MICHAEL
OLESKER.
Formidable
heat no match for boxers' determination
Published on June 27, 2002
© 2002- The Baltimore Sun
MOE
RITES, the bantam manager and head trainer at
the Baltimore Boxing Club,
506 1/2 Broadway, puts half a dozen fighters
through paces that could cause cardiac arrest
in a gazelle. One guy's turning a speed bag
into a blur, while another punishes a heavy
bag. A skinny kid skips rope in front of a mirror,
and a fellow built like an industrial fire hydrant
moves briskly around a ring, getting his rhythm
down.
Combined,
they unleash a Niagara of sweat on an afternoon
when the temperature hits the mid-90s on the
street, and the street cannot compare with this
airless gym where all molecules bearing even
a trace of coolness go to die. "This ain't
the Holiday Spa," Rites says, watching
a kid with a shaved skull named Brandon Cofield
go through his paces. "This is a man's
gym, right?"
He
nods in Cofield's direction. Cofield, 147 pounds
when he started the workout but about 84 pounds
afterward, is losing weight before our eyes.
It's coming off him in pure perspiration, which
whips off him with each punch he throws. He
whips a sneaky left jab now and nods assent.
"Keep
your head moving," Rites calls to Cofield.

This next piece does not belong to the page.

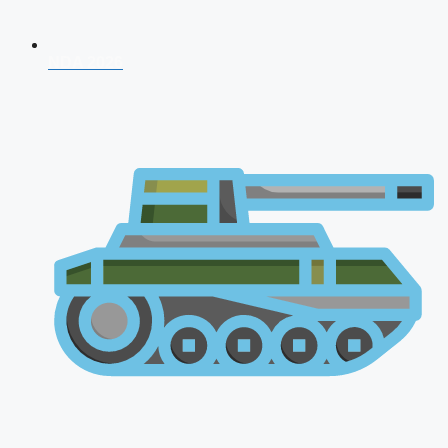
NDA 2026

He watches him for a few seconds, then tells
a bystander who's shvitzing through his shirt
from the tremendous strain of merely watching
so much activity, "After what I used to
do, this is nothing."
"What
did you used to do?"
"Asphalt
work," he says.
Fair
enough. But, for all those who never worked
with asphalt, the week has been a killer. Mid-90s,
steady. Humidity that creeps into your pores
and sets up permanent residence. And, at the
Baltimore Boxing Club, Broadway
and Eastern Avenue, picturesquely located directly
above the Love Zone Lingerie shop, it is worse.
To
chug up the narrow stairway is to feel the thumping
inside your chest. To stand there, surrounded
by dozens of old fight posters decorating every
inch of available wall space, and merely to
watch the young boxers at work, is to witness
mankind refusing to capitulate to the elements.
"Yeah,"
Brandon Cofield says a few minutes later, during
a brief lull in his workout, "when you
first work out in this kind of heat, you feel
like you can't breathe. But boxing's supposed
to be about hard working. You don't want plush.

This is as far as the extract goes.